- Task goal:
Please take the lines from the one holding "superb device for" through the one holding "have Swedish crowns, but" in the data below and copy them exactly.

[Supplied records Boundary: Start]

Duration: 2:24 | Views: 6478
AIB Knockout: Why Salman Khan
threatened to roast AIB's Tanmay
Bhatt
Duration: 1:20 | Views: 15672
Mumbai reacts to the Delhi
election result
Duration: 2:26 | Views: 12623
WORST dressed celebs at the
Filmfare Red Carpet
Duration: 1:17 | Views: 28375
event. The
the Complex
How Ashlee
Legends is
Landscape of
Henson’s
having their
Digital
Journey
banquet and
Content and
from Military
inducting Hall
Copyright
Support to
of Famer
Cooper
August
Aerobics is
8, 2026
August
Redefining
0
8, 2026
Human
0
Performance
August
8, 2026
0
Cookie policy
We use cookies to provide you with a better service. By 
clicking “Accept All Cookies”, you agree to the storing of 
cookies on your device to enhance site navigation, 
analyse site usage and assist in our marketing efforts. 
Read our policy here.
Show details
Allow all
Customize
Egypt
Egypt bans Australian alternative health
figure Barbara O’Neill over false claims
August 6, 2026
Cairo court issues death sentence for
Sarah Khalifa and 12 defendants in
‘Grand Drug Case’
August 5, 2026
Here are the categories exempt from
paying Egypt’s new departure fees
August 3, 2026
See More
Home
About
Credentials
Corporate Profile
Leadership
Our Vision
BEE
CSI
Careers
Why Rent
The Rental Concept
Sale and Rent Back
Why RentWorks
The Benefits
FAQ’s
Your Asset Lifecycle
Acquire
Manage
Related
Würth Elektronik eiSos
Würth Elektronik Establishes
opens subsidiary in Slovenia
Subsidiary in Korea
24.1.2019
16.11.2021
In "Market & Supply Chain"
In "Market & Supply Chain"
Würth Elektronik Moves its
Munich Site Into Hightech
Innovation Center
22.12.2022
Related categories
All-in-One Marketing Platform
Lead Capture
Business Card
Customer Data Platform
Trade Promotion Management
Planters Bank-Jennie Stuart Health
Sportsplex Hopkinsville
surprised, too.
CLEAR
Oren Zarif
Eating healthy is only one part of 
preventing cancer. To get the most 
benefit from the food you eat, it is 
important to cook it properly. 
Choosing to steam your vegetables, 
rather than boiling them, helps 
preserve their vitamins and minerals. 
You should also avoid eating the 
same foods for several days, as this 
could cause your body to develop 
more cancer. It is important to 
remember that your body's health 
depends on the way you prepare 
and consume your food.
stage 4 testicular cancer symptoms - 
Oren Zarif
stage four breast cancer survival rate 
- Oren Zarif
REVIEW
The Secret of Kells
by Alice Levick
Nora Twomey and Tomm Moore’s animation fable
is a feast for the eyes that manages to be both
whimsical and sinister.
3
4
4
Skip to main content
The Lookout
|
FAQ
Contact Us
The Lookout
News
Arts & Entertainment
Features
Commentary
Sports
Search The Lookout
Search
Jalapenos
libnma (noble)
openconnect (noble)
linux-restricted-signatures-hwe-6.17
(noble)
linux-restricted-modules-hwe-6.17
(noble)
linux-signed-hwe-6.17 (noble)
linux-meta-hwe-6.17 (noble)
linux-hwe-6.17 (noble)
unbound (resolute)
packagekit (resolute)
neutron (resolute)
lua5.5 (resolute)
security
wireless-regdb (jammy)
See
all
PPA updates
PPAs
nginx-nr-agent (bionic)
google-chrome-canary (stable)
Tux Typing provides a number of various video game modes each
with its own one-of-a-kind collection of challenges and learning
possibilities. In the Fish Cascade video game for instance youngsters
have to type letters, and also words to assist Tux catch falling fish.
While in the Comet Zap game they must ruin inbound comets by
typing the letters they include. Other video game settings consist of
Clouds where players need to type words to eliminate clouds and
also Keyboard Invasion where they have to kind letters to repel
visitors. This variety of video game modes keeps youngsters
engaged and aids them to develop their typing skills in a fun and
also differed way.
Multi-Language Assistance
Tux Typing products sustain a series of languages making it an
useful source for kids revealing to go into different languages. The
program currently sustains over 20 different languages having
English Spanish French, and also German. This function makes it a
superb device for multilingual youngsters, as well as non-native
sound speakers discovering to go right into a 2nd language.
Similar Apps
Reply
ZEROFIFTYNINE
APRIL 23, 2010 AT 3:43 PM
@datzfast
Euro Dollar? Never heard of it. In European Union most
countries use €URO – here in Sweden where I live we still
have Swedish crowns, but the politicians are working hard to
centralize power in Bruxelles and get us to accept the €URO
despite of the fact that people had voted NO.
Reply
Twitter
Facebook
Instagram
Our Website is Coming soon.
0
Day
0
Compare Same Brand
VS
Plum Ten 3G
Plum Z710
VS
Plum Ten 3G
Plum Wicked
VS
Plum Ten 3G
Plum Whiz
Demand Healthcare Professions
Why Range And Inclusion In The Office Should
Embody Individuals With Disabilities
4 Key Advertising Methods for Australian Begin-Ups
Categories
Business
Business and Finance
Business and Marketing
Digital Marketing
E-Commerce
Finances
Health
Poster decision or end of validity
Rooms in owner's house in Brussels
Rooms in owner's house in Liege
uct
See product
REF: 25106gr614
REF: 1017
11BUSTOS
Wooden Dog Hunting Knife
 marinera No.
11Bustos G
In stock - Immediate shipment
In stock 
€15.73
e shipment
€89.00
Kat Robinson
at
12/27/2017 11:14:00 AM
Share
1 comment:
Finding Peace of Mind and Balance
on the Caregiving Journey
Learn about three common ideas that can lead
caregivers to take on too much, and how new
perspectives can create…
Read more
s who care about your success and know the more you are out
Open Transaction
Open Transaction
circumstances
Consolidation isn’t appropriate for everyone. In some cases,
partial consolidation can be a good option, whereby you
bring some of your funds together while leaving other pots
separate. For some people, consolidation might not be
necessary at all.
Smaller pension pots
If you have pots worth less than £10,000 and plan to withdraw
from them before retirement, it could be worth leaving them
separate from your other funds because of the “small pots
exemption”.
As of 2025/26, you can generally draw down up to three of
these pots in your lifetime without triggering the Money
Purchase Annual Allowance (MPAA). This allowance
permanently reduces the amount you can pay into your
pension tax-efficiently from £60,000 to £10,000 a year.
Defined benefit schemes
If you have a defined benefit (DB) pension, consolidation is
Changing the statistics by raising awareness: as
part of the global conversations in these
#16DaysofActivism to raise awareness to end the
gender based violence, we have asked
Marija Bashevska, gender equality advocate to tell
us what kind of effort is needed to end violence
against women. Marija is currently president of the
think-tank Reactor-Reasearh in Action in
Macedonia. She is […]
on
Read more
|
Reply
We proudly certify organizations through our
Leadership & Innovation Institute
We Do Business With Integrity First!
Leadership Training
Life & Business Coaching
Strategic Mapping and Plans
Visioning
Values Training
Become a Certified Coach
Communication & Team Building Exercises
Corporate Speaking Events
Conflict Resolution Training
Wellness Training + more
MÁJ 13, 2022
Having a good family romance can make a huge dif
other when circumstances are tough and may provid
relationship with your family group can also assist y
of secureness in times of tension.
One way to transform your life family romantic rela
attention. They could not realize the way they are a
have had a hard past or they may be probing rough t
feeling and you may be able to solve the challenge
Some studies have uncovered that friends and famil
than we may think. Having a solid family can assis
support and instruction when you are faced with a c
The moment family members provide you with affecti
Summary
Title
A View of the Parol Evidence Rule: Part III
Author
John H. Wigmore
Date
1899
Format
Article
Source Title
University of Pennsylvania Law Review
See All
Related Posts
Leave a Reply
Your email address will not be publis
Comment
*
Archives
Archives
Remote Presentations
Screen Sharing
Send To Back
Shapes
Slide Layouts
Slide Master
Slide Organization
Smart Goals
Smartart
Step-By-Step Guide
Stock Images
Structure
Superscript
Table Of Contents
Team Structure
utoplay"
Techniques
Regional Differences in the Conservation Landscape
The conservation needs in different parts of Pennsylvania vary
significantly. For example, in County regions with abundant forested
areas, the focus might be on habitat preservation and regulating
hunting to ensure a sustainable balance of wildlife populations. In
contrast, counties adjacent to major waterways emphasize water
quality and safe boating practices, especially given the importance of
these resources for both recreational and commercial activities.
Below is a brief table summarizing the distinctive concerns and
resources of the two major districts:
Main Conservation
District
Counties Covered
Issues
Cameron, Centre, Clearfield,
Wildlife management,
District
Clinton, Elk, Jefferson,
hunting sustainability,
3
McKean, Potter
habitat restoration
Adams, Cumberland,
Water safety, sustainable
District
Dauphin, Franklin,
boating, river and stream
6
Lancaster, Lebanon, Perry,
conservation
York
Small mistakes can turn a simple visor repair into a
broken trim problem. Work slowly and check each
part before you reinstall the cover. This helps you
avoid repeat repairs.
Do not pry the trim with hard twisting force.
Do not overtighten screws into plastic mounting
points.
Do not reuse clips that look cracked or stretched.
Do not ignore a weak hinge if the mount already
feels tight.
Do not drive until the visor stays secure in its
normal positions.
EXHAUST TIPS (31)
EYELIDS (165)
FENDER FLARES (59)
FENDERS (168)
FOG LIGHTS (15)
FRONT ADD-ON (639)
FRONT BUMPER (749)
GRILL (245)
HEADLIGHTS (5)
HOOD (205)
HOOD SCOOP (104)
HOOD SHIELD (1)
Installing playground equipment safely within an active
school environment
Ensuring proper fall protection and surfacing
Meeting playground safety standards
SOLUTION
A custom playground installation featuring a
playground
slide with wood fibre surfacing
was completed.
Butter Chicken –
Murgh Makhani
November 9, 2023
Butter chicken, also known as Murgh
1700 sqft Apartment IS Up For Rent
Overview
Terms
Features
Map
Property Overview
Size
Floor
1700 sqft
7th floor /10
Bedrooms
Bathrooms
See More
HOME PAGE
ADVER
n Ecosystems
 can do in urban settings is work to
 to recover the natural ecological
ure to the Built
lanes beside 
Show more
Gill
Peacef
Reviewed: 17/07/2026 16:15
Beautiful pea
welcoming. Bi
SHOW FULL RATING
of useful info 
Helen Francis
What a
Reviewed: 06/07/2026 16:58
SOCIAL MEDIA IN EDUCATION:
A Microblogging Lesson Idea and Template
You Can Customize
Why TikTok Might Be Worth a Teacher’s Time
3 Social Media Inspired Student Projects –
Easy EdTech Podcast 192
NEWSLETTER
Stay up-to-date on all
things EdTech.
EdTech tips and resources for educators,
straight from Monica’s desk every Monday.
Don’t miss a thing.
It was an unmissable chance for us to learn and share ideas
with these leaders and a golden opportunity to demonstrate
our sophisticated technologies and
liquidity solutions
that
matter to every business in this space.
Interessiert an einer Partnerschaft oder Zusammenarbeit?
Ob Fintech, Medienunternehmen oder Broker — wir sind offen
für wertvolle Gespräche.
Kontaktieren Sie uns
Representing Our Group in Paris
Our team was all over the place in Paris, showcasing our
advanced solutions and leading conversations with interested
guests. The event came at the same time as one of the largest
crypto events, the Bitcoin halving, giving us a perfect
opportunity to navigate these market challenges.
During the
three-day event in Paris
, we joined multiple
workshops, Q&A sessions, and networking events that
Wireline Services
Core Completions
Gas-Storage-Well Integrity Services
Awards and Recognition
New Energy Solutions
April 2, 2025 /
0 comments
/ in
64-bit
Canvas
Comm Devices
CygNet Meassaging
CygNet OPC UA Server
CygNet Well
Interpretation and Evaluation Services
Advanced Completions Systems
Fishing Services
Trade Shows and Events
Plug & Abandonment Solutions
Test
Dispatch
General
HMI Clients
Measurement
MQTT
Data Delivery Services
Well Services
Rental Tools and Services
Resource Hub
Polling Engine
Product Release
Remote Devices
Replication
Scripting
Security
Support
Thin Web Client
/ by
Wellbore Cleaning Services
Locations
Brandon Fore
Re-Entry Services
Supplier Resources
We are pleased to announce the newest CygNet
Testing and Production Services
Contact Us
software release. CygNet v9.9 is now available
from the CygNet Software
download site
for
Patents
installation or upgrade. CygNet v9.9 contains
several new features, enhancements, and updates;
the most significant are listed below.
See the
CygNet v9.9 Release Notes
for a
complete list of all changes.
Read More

[Supplied records Boundary: End]

- Solution to the problem:
superb device for multilingual youngsters, as well as non-native
sound speakers discovering to go right into a 2nd language.
Similar Apps
Reply
ZEROFIFTYNINE
APRIL 23, 2010 AT 3:43 PM
@datzfast
Euro Dollar? Never heard of it. In European Union most
countries use €URO – here in Sweden where I live we still
have Swedish crowns, but the politicians are working hard to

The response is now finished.